Oscar's father died on April 19, 1876, leaving the family financially strapped. Henry, William's eldest son, paid the mortgage on the family's house and supported them until his sudden death in 1877. Meanwhile, Oscar continued to do well at Oxford. He was awarded the Newdigate prize for his poem, “Ravenna,” and a First Class in both his "Mods" and "Greats" by his examiners. After graduation, Oscar moved to London to live with his friend Frank Miles, a popular high society portrait painter. In 1881, he published his first collection of poetry. “Poems” received mixed reviews by critics, but helped to move Oscar's writing career along.

In December 1881, Oscar sailed for New York to travel across the United States and deliver a series of lectures on aesthetics. The 50-lecture tour was originally scheduled to last four months, but stretched to nearly a year, with over 140 lectures given in 260 days. In between lectures he made time to meet with Henry Longfellow, Oliver Wendell Holmes and Walt Whitman. He also arranged for his play, “Vera,” to be staged in New York the following year. When he returned from America, Oscar spent three months in Paris writing a blank-verse tragedy that had been commissioned by the actress Mary Anderson. When he sent it to her, however, she turned it down. He then set off on a lecture tour of Britain and Ireland.

On May 29, 1884, Oscar married Constance Lloyd. Constance was four years younger than Oscar and the daughter of a prominent barrister who died when she was 16. She was well-read, spoke several European languages and had an outspoken, independent mind. Oscar and Constance had two sons in quick succession, Cyril in 1885 and Vyvyan in 1886. With a family to support, Oscar accepted a job revitalizing the Woman's World magazine, where he worked from 1887-1889. The next six years were to become the most creative period of his life. He published two collections of children's stories, “The Happy Prince and Other Tales” (1888), and “The House of Pomegranates” (1892). His first and only novel, The Picture of Dorian Gray, was published in an American magazine in 1890 to a storm of critical protest. He expanded the story and had it published in book form the following year. Its implied homoerotic theme was considered very immoral by the Victorians and played a considerable part in his later legal trials. Oscar's first play, “Lady Windermere's Fan,” opened in February 1892. Its financial and critical success prompted him to continue to write for the theater. His subsequent plays included “A Woman of No Importance” (1893), “An Ideal Husband” (1895), and “The Importance of Being Earnest” (1895). These plays were all highly acclaimed and firmly established Oscar as a playwright.
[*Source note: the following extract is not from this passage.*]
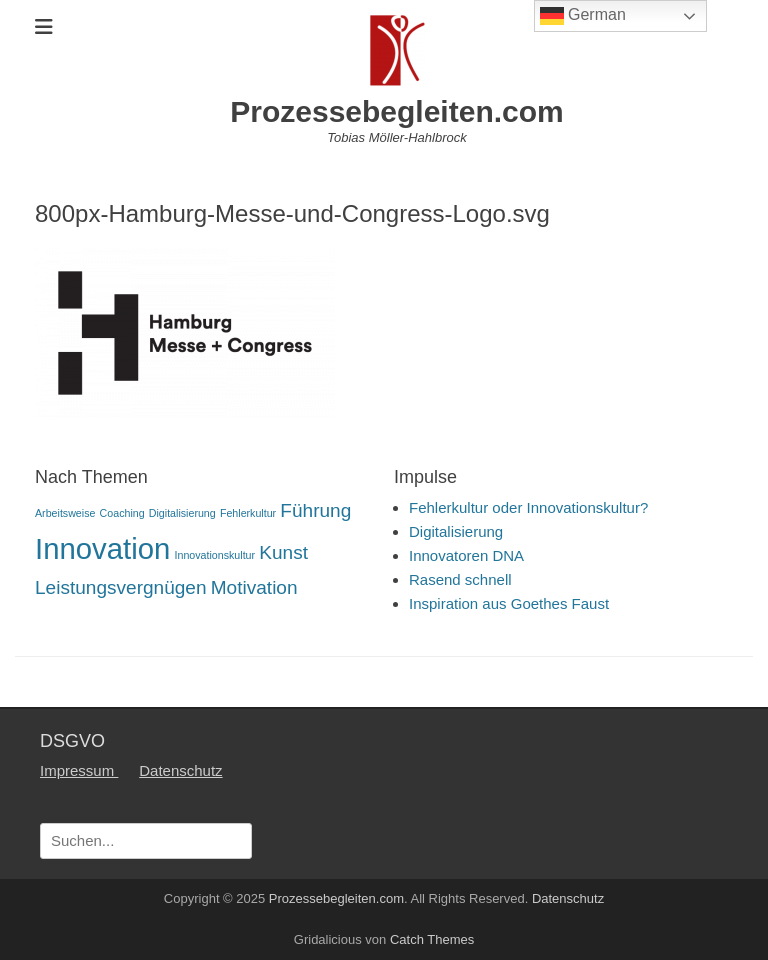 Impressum (79, 770)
In the summer of 1891, Oscar met Lord Alfred 'Bosie' Douglas, the third son of the Marquis of Queensberry. Bosie was well acquainted with Oscar's novel “Dorian Gray” and was an undergraduate at Oxford. They soon became lovers and were inseparable until Wilde's arrest four years later. In April 1895, Oscar sued Bosie's father for libel as the Marquis had accused him of homosexuality. Oscar withdrew his case but was himself arrested and convicted of gross indecency and sentenced to two years hard labor. Constance took the children to Switzerland and reverted to an old family name, “Holland.”

Upon his release, Oscar wrote “The Ballad of Reading Gaol,” a response to the agony he experienced in prison. It was published shortly before Constance's death in 1898. He and Bosie reunited briefly, but Oscar mostly spent the last three years of his life wandering Europe, staying with friends and living in cheap hotels. Sadly, he was unable to rekindle his creative fires. When a recurrent ear infection became serious several years later, meningitis set in, and Oscar Wilde died on November 30, 1900.

Numerous books and articles have been written on Oscar Wilde, reflecting on the life and contributions of this unconventional author since his death over a hundred years ago. A celebrity in his own time, Wilde’s indelible influence will remain as strong as ever and keep audiences captivated in perpetuity.